Most of the open problems related to CV lie more in the AI plus CV realm.
Weather and lighting: For cameras, weather and lighting are the obvious major issues. Many of the capabilities that are possible during day aren’t available during night. Similarly, visual landmark localization just fails in snow. These are important open problems.
Unexpected situations: How to respond to something unexpected is a big open problem. What happens if an infant starts crawling in front of your car? Your object detectors have never been trained on humans in that pose, and will likely fail at recognition. The size of the “obstacle” is too small to register as something to avoid to any depth sensor! How do you understand when construction work is happening in two lanes of the road?

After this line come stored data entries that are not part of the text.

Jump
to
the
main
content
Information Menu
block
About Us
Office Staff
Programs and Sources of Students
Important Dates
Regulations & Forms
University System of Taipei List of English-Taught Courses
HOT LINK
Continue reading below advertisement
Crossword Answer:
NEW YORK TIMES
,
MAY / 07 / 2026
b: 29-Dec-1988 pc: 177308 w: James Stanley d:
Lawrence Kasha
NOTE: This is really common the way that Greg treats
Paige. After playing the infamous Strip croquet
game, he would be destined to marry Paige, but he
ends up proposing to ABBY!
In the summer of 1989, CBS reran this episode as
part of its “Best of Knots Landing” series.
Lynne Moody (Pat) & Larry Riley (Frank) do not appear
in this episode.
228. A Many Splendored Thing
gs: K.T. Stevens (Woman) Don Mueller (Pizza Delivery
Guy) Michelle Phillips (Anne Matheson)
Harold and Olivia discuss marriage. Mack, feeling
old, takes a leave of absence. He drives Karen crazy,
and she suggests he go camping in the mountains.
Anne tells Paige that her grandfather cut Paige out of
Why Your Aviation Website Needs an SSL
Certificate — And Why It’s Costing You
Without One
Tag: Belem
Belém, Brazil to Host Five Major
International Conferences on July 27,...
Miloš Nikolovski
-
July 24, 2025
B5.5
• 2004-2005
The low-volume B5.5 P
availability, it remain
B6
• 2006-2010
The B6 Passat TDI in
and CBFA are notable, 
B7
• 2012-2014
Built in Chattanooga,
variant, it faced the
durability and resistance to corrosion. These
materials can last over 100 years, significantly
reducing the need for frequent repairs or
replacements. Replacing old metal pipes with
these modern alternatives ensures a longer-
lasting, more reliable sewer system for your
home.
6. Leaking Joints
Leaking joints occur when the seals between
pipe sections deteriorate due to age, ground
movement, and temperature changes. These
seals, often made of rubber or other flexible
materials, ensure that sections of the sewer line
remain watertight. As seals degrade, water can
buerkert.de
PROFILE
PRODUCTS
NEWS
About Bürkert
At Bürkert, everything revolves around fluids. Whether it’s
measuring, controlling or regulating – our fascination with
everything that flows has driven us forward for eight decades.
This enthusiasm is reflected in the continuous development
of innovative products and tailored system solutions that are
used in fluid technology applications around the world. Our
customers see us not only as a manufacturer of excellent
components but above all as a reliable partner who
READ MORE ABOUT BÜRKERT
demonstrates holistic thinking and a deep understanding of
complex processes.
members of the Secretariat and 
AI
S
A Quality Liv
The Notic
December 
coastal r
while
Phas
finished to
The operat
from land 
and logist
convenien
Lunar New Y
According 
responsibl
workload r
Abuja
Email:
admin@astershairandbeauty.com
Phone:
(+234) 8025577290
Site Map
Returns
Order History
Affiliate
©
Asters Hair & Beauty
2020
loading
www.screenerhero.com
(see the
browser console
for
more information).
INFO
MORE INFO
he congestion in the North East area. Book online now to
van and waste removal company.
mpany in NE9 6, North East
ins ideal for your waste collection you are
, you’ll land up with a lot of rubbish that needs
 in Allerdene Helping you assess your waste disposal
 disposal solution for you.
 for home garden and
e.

Can we construct abstract representations that help deal when such unexpected situation inevitably occur? One example is to explicitly reason about drive-able regions ahead, instead of relying entirely on traffic participant detection — but there must be more effective ones.
Infra-structure parsing: As computer vision deals with more than just image processing, I include problems such as infra-structure parsing in computer vision too. On a complex intersection, which traffic light belongs to which lane? Is it okay to drive into a big texture-less wall (or for that matter a big bus) that’s next to me? Where are the guardrails? Where does the road end and side-walk begin? How do I parse multiple complicated exit ramps on a highway?
Human understanding: Another related challenge is open world human understanding. How does my system understand when a construction worker is controlling the flow of traffic along a patch of the road, and signalling me to shift to the opposite side of the road for these 20 meters? How do I parse a traffic policeman hand waving me to keep driving while the (broken?) traffic light is red! How do I understand the hand or face gestures of a driver sitting in another car, allowing me to take the left turn at an intersection? Will she even perform those gestures when she’s not seeing any driver on my driving seat is another problem! Will the pedestrian standing on the sidewalk jump onto the road all of a sudden?
Aggressive behavior: This ties in to human understanding, but how do you understand driver intent on a round about or on an on-ramp to a highway?
Less controlled settings: What happens when there aren’t any lane markings? Sure, there are demos that predict lanes in such situations, but how robust are they?
Blind spot tracking: How do I keep track of a pedestrian who went out of my sight because there’s a bus next to me, and may or may not appear in front of me all of a sudden? Even visible object tracking in nice sunny weather doesn’t work robustly at the moment.
Obviously, all self-driving projects so far are predicated on highly controlled settings that atleast include the concept of lanes. That concept doesn’t exist on the roads of many developing countries.
Currently the most important challenge faced by autonomous car in computer vision is how to run most of the algorithm in real time and that too in complex and cluttered environment. Making a vision model which can achieve high accuracy in no more a problem today because of deep learning but making it work in real time that too in more complex environments like in Indian roads is.
Today computer vision algorithms for autonomous vehicles are getting a direct competition from LiDAR because LiDAR can solve most of the problems which is much complex for vision algorithms and at at same time can also help vehicles with mapping and localizing.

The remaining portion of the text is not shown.